Start a group of VMs / Docker containers. Write some script to randomly reboot o...

nostrademons · on Oct 2, 2015

Among experienced teams, most failures aren't caused by single-node/single-service errors. They've already designed & tested for that case, and the ability to handle them is baked into the architecture.

The interesting failures are caused by a cascade of errors - someone writes an innocent bug, which causes a single-node fault, which exercises some pathway in the fault recovery code that has unintended side-effects, which results in an unexpected condition elsewhere in the system.

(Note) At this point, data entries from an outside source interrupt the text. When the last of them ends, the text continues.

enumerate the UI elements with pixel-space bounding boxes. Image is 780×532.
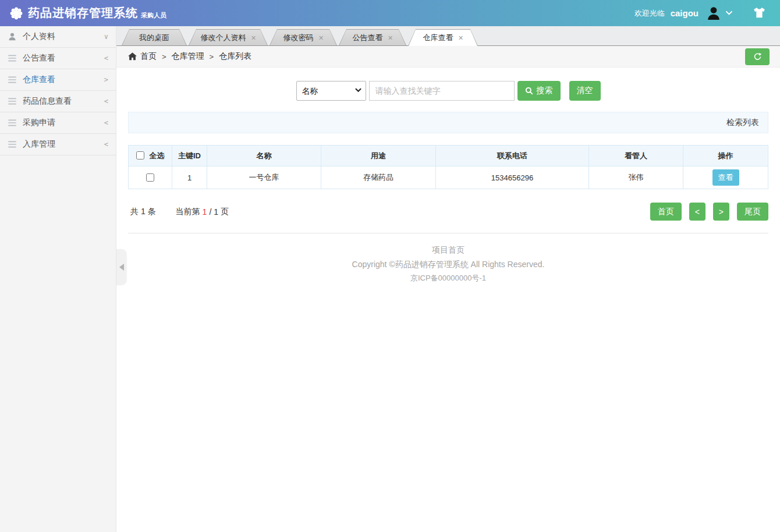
cell-name: 一号仓库 (207, 166, 321, 189)
table-row: 1 一号仓库 存储药品 1534656296 张伟 查看 (129, 166, 768, 189)
tab-label: 仓库查看 (423, 33, 453, 43)
sidebar-item-announcements[interactable]: 公告查看 < (0, 48, 116, 69)
tab-announcements[interactable]: 公告查看 × (339, 29, 406, 45)
list-panel-title: 检索列表 (726, 118, 759, 128)
search-bar: 名称 搜索 清空 (128, 81, 768, 101)
breadcrumb-separator: > (210, 52, 214, 61)
project-home-link[interactable]: 项目首页 (128, 242, 768, 257)
welcome-text: 欢迎光临 (634, 8, 665, 19)
sidebar-item-label: 仓库查看 (23, 75, 104, 85)
current-page-number: 1 (203, 207, 207, 217)
sidebar-item-warehouse[interactable]: 仓库查看 > (0, 69, 116, 91)
sidebar-item-profile[interactable]: 个人资料 ∨ (0, 26, 116, 48)
copyright-text: Copyright ©药品进销存管理系统 All Rights Reserved… (128, 257, 768, 271)
search-icon (525, 87, 533, 95)
table-header-row: 全选 主键ID 名称 用途 联系电话 看管人 操作 (129, 146, 768, 166)
refresh-button[interactable] (745, 48, 770, 65)
next-page-button[interactable]: > (713, 203, 729, 221)
chevron-left-icon: < (104, 119, 108, 127)
menu-lines-icon (8, 76, 23, 84)
tab-label: 公告查看 (352, 33, 382, 43)
column-header-name: 名称 (207, 146, 321, 166)
cell-keeper: 张伟 (589, 166, 683, 189)
avatar-icon[interactable] (705, 5, 722, 22)
chevron-left-icon: < (104, 97, 108, 105)
page-unit: 页 (221, 207, 229, 217)
breadcrumb-separator: > (162, 52, 166, 61)
sidebar-item-label: 入库管理 (23, 139, 104, 150)
logout-shirt-icon[interactable] (753, 7, 766, 19)
menu-lines-icon (8, 97, 23, 105)
main-area: 我的桌面 修改个人资料 × 修改密码 × 公告查看 × (116, 26, 780, 532)
column-header-id: 主键ID (172, 146, 207, 166)
tab-change-password[interactable]: 修改密码 × (270, 29, 337, 45)
search-button-label: 搜索 (537, 86, 553, 96)
select-all-label: 全选 (149, 151, 164, 160)
close-icon[interactable]: × (458, 33, 463, 42)
user-icon (8, 32, 23, 41)
footer: 项目首页 Copyright ©药品进销存管理系统 All Rights Res… (128, 233, 768, 285)
sidebar-item-drug-info[interactable]: 药品信息查看 < (0, 91, 116, 112)
chevron-down-icon: ∨ (104, 33, 108, 41)
tab-edit-profile[interactable]: 修改个人资料 × (189, 29, 268, 45)
sidebar: 个人资料 ∨ 公告查看 < 仓库查看 > 药品信息查看 < (0, 26, 116, 532)
column-header-action: 操作 (683, 146, 768, 166)
menu-lines-icon (8, 54, 23, 62)
close-icon[interactable]: × (318, 33, 323, 42)
prev-page-button[interactable]: < (689, 203, 705, 221)
select-all-checkbox[interactable] (136, 151, 144, 159)
chevron-down-icon[interactable] (725, 10, 733, 16)
tab-label: 修改个人资料 (200, 33, 246, 43)
select-all-header: 全选 (129, 146, 172, 166)
sidebar-collapse-handle[interactable] (116, 249, 126, 285)
total-count-label: 共 1 条 (130, 207, 156, 217)
page-separator: / (209, 207, 211, 217)
cell-phone: 1534656296 (436, 166, 589, 189)
tab-warehouse-view[interactable]: 仓库查看 × (408, 29, 478, 46)
column-header-keeper: 看管人 (589, 146, 683, 166)
current-page-prefix: 当前第 (176, 207, 200, 217)
field-select-wrap: 名称 (296, 81, 366, 101)
clear-button-label: 清空 (577, 86, 593, 96)
chevron-left-icon: < (104, 140, 108, 148)
row-checkbox[interactable] (146, 173, 154, 182)
pagination-buttons: 首页 < > 尾页 (650, 203, 768, 221)
breadcrumb: 首页 > 仓库管理 > 仓库列表 (116, 46, 780, 68)
chevron-left-icon: < (104, 54, 108, 62)
total-pages: 1 (214, 207, 218, 217)
view-button[interactable]: 查看 (712, 169, 739, 186)
column-header-purpose: 用途 (321, 146, 436, 166)
cell-id: 1 (172, 166, 207, 189)
search-field-select[interactable]: 名称 (296, 81, 366, 101)
first-page-button[interactable]: 首页 (650, 203, 682, 221)
row-checkbox-cell (129, 166, 172, 189)
app-title: 药品进销存管理系统 (28, 5, 138, 21)
breadcrumb-level1: 仓库管理 (172, 51, 204, 62)
sidebar-item-label: 个人资料 (23, 31, 104, 42)
sidebar-item-label: 公告查看 (23, 53, 104, 63)
sidebar-item-label: 采购申请 (23, 118, 104, 128)
search-input[interactable] (369, 81, 515, 101)
gear-icon (9, 6, 23, 20)
close-icon[interactable]: × (388, 33, 392, 42)
warehouse-table: 全选 主键ID 名称 用途 联系电话 看管人 操作 1 一号仓库 (128, 145, 768, 189)
cell-purpose: 存储药品 (321, 166, 436, 189)
menu-lines-icon (8, 140, 23, 148)
pagination-bar: 共 1 条 当前第 1 / 1 页 首页 < > 尾页 (128, 203, 768, 221)
icp-record-text: 京ICP备00000000号-1 (128, 271, 768, 285)
sidebar-item-purchase-request[interactable]: 采购申请 < (0, 112, 116, 134)
breadcrumb-level2: 仓库列表 (219, 51, 251, 62)
username: caigou (671, 8, 699, 18)
list-panel-header: 检索列表 (128, 112, 768, 133)
home-icon (128, 52, 137, 61)
sidebar-item-inbound[interactable]: 入库管理 < (0, 134, 116, 155)
tab-my-desktop[interactable]: 我的桌面 (122, 29, 187, 45)
last-page-button[interactable]: 尾页 (737, 203, 768, 221)
column-header-phone: 联系电话 (436, 146, 589, 166)
breadcrumb-home-link[interactable]: 首页 (140, 51, 157, 62)
search-button[interactable]: 搜索 (517, 81, 561, 101)
content-area: 名称 搜索 清空 检索列表 (116, 81, 780, 285)
tab-bar: 我的桌面 修改个人资料 × 修改密码 × 公告查看 × (116, 26, 780, 46)
clear-button[interactable]: 清空 (569, 81, 601, 101)
close-icon[interactable]: × (251, 33, 256, 42)
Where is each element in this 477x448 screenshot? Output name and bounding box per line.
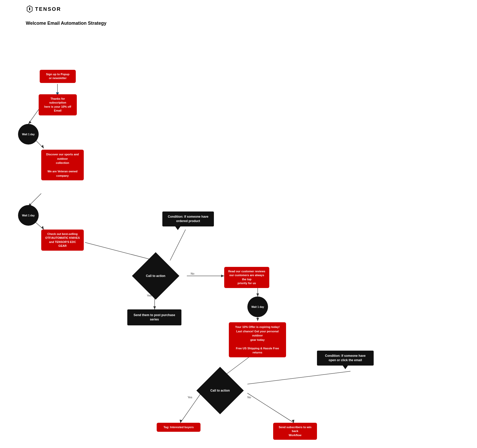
svg-marker-10 — [41, 226, 44, 230]
svg-line-7 — [28, 193, 41, 206]
no1-label: No — [191, 272, 194, 275]
wait3-label: Wait 1 day — [251, 305, 264, 309]
no2-label: No — [247, 396, 251, 399]
logo-text: TENSOR — [35, 6, 61, 12]
post-purchase-label: Send them to post purchase series — [133, 313, 175, 321]
checkout-label: Check out best-selling OTF/AUTOMATIC KNI… — [45, 232, 80, 247]
tag-buyers-label: Tag: Interested buyers — [163, 426, 194, 429]
condition2-box: Condition: If someone have open or click… — [317, 351, 374, 366]
signup-box: Sign up to Popup or newsletter — [40, 70, 76, 83]
svg-line-25 — [247, 393, 294, 423]
wait1-circle: Wait 1 day — [18, 124, 39, 145]
cta2-diamond — [196, 367, 244, 414]
svg-marker-18 — [256, 293, 259, 297]
win-back-box: Send subscribers to win back Workflow — [273, 423, 317, 440]
discover-label: Discover our sports and outdoor collecti… — [46, 153, 79, 177]
flowchart: Sign up to Popup or newsletter Thanks fo… — [15, 36, 466, 443]
thanks-label: Thanks for subscription here is your 10%… — [44, 97, 71, 112]
checkout-box: Check out best-selling OTF/AUTOMATIC KNI… — [41, 230, 84, 251]
signup-label: Sign up to Popup or newsletter — [46, 73, 69, 80]
svg-marker-20 — [256, 318, 259, 321]
svg-marker-6 — [41, 145, 44, 148]
yes1-label: Yes — [147, 294, 152, 297]
wait1-label: Wait 1 day — [22, 133, 35, 136]
tensor-logo-icon — [26, 5, 34, 13]
logo-area: TENSOR — [26, 5, 467, 13]
condition2-label: Condition: If someone have open or click… — [325, 354, 365, 362]
win-back-label: Send subscribers to win back Workflow — [279, 426, 311, 437]
discover-box: Discover our sports and outdoor collecti… — [41, 150, 84, 180]
cta2-diamond-wrapper: Call to action — [202, 373, 238, 409]
cta1-diamond-wrapper: Call to action — [138, 258, 174, 294]
svg-marker-14 — [221, 275, 224, 277]
condition1-label: Condition: If someone have ordered produ… — [168, 215, 208, 223]
wait2-label: Wait 1 day — [22, 214, 35, 217]
svg-line-22 — [247, 371, 350, 384]
post-purchase-box: Send them to post purchase series — [127, 309, 181, 325]
condition1-box: Condition: If someone have ordered produ… — [162, 212, 214, 226]
svg-marker-26 — [292, 420, 294, 423]
thanks-box: Thanks for subscription here is your 10%… — [39, 94, 77, 115]
svg-marker-24 — [180, 420, 182, 423]
expiring-box: Your 10% Offer is expiring today! Last c… — [229, 322, 286, 357]
svg-marker-16 — [153, 306, 156, 309]
page-title: Welcome Email Automation Strategy — [26, 21, 467, 26]
tag-buyers-box: Tag: Interested buyers — [157, 423, 200, 432]
yes2-label: Yes — [188, 396, 192, 399]
reviews-box: Read our customer reviews our customers … — [224, 267, 269, 288]
svg-marker-4 — [28, 121, 31, 124]
wait2-circle: Wait 1 day — [18, 205, 39, 226]
cta1-diamond — [132, 252, 179, 300]
expiring-label: Your 10% Offer is expiring today! Last c… — [235, 325, 280, 354]
svg-rect-0 — [29, 8, 30, 10]
wait3-circle: Wait 1 day — [247, 297, 268, 317]
svg-line-12 — [170, 230, 186, 260]
reviews-label: Read our customer reviews our customers … — [228, 270, 265, 285]
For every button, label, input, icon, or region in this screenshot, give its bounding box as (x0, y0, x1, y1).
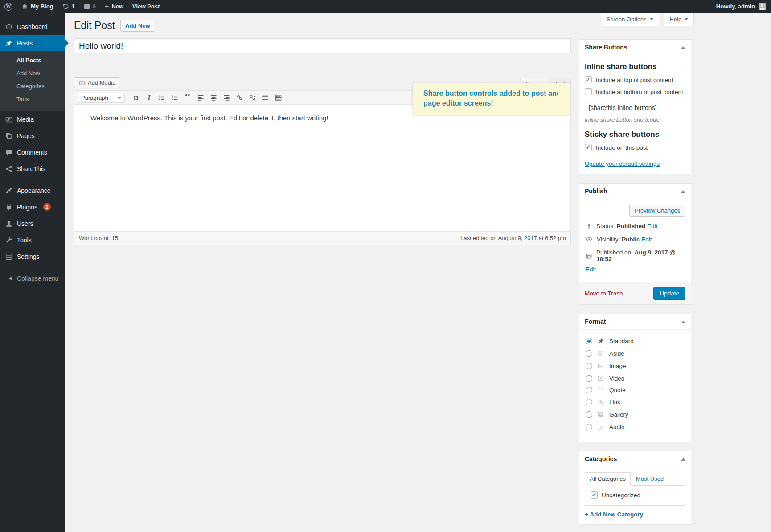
tab-most-used[interactable]: Most Used (631, 473, 669, 485)
sharethis-callout-bubble: Share button controls added to post and … (413, 83, 570, 115)
publish-panel-header[interactable]: Publish (579, 184, 691, 199)
visibility-label: Visibility: (597, 236, 620, 243)
add-media-button[interactable]: Add Media (74, 77, 120, 88)
wordpress-menu[interactable]: W (0, 0, 17, 13)
sidebar-item-users[interactable]: Users (0, 215, 65, 232)
post-title-input[interactable] (74, 38, 571, 53)
admin-bar-account[interactable]: Howdy, admin (716, 3, 771, 10)
share-icon (4, 164, 13, 173)
format-radio-gallery[interactable] (586, 411, 592, 418)
view-post-link[interactable]: View Post (128, 0, 164, 13)
align-center-button[interactable] (208, 92, 220, 103)
updates-link[interactable]: 1 (58, 0, 79, 13)
collapse-panel-icon[interactable] (681, 188, 685, 193)
plugins-update-badge: 1 (43, 203, 51, 211)
sidebar-item-sharethis[interactable]: ShareThis (0, 160, 65, 177)
sidebar-item-plugins[interactable]: Plugins 1 (0, 199, 65, 215)
site-name: My Blog (31, 3, 53, 10)
format-radio-audio[interactable] (586, 424, 592, 430)
sidebar-collapse-menu[interactable]: Collapse menu (0, 270, 65, 286)
format-panel-header[interactable]: Format (579, 314, 691, 330)
share-buttons-panel-header[interactable]: Share Buttons (579, 40, 691, 55)
sidebar-item-appearance[interactable]: Appearance (0, 182, 65, 199)
collapse-panel-icon[interactable] (681, 456, 685, 461)
move-to-trash-link[interactable]: Move to Trash (585, 290, 623, 297)
include-post-checkbox[interactable] (585, 144, 592, 151)
format-label: Image (609, 363, 626, 369)
edit-published-date-link[interactable]: Edit (586, 266, 596, 273)
status-value: Published (617, 223, 646, 229)
paragraph-select[interactable]: Paragraph (78, 93, 125, 103)
chevron-down-icon (118, 97, 121, 101)
comments-link[interactable]: 0 (79, 0, 100, 13)
bold-button[interactable]: B (130, 92, 142, 103)
edit-status-link[interactable]: Edit (647, 223, 657, 229)
submenu-tags[interactable]: Tags (0, 93, 65, 106)
collapse-panel-icon[interactable] (681, 44, 685, 49)
include-bottom-checkbox[interactable] (585, 88, 592, 95)
sidebar-item-dashboard[interactable]: Dashboard (0, 18, 65, 35)
share-buttons-panel-body: Inline share buttons Include at top of p… (579, 55, 691, 174)
pages-icon (4, 131, 13, 140)
blockquote-button[interactable]: “ (182, 94, 194, 101)
site-name-link[interactable]: My Blog (17, 0, 58, 13)
italic-button[interactable]: I (143, 92, 155, 103)
sidebar-item-tools[interactable]: Tools (0, 232, 65, 248)
sidebar-item-settings[interactable]: Settings (0, 248, 65, 265)
unlink-button[interactable] (246, 92, 258, 103)
home-icon (21, 3, 28, 10)
paragraph-label: Paragraph (81, 94, 108, 101)
align-right-button[interactable] (221, 92, 233, 103)
format-radio-quote[interactable] (586, 387, 592, 393)
sidebar-item-comments[interactable]: Comments (0, 144, 65, 160)
link-button[interactable] (234, 92, 246, 103)
link-icon (597, 398, 605, 406)
category-label: Uncategorized (602, 492, 640, 499)
uncategorized-checkbox[interactable] (591, 491, 598, 499)
format-option-standard: Standard (586, 337, 685, 345)
format-radio-image[interactable] (586, 363, 592, 369)
format-radio-link[interactable] (586, 399, 592, 405)
sidebar-item-label: Media (17, 116, 34, 123)
collapse-panel-icon[interactable] (681, 319, 685, 323)
categories-panel-header[interactable]: Categories (579, 451, 691, 467)
collapse-arrow-icon (4, 274, 13, 282)
add-new-button[interactable]: Add New (120, 20, 155, 32)
media-icon (4, 115, 13, 123)
more-tag-button[interactable] (259, 92, 271, 103)
sidebar-item-media[interactable]: Media (0, 111, 65, 127)
sidebar-item-label: Comments (17, 149, 47, 156)
toolbar-toggle-button[interactable] (272, 92, 284, 103)
format-label: Quote (609, 387, 626, 393)
preview-changes-button[interactable]: Preview Changes (629, 205, 685, 217)
sidebar-item-pages[interactable]: Pages (0, 127, 65, 144)
submenu-all-posts[interactable]: All Posts (0, 54, 65, 67)
format-radio-video[interactable] (586, 375, 592, 382)
edit-visibility-link[interactable]: Edit (641, 236, 652, 243)
submenu-categories[interactable]: Categories (0, 80, 65, 93)
post-content: Welcome to WordPress. This is your first… (90, 113, 331, 123)
page-title: Edit Post (74, 20, 115, 32)
numbered-list-button[interactable] (169, 92, 181, 103)
bullet-list-button[interactable] (156, 92, 168, 103)
format-radio-standard[interactable] (586, 338, 592, 344)
inline-share-heading: Inline share buttons (585, 62, 685, 71)
help-button[interactable]: Help (664, 13, 694, 26)
format-panel: Format Standard Aside (579, 314, 691, 442)
help-label: Help (670, 16, 682, 23)
include-top-checkbox[interactable] (585, 76, 592, 83)
sidebar-item-posts[interactable]: Posts (0, 35, 65, 51)
format-radio-aside[interactable] (586, 350, 592, 357)
update-button[interactable]: Update (653, 287, 685, 300)
align-left-button[interactable] (195, 92, 207, 103)
editor-content-area[interactable]: Welcome to WordPress. This is your first… (74, 105, 570, 231)
screen-options-label: Screen Options (607, 16, 647, 23)
update-default-settings-link[interactable]: Update your default settings (585, 160, 660, 167)
tab-all-categories[interactable]: All Categories (585, 472, 631, 486)
new-content-link[interactable]: + New (100, 0, 128, 13)
audio-icon: ♫ (597, 423, 605, 431)
inline-shortcode-input[interactable] (585, 102, 685, 114)
submenu-add-new[interactable]: Add New (0, 67, 65, 80)
screen-options-button[interactable]: Screen Options (601, 13, 659, 26)
add-new-category-link[interactable]: + Add New Category (585, 511, 643, 518)
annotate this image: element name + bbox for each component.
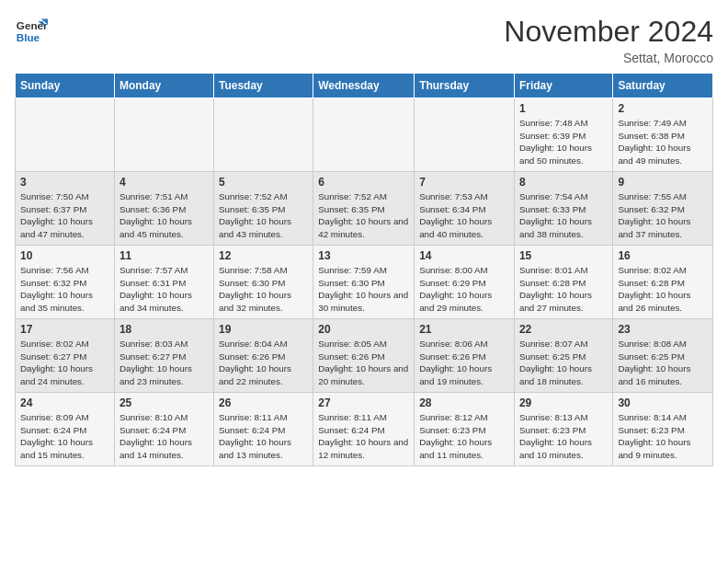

dunkelheit · on Oct 2, 2015

What you suggest is a start and can certainly be helpful in uncovering some failure modes of the application, but it is by no means complete answer. Debugging can be hard but at least it is tractable - you start with the effect and slowly work your way towards the cause. But anticipating which of the changes in environment (including but not limited to: sudden spikes in traffic, changes in statistical distribution of data, subtle partial hardware failures, peculiarities of the systems software etc.) will result in failures is impossible. What is the worst is that all causes can be relatively benign when taken in isolation but when they are all present they interact in some devilish way resulting in a total breakdown of your service. This facebook engineering blog post comes to mind as an example: https://code.facebook.com/posts/1499322996995183/solving-the.... So even if you test rigorously you still need to monitor everything and have some smart people on call to look into the issue when some obscure metric goes haywire.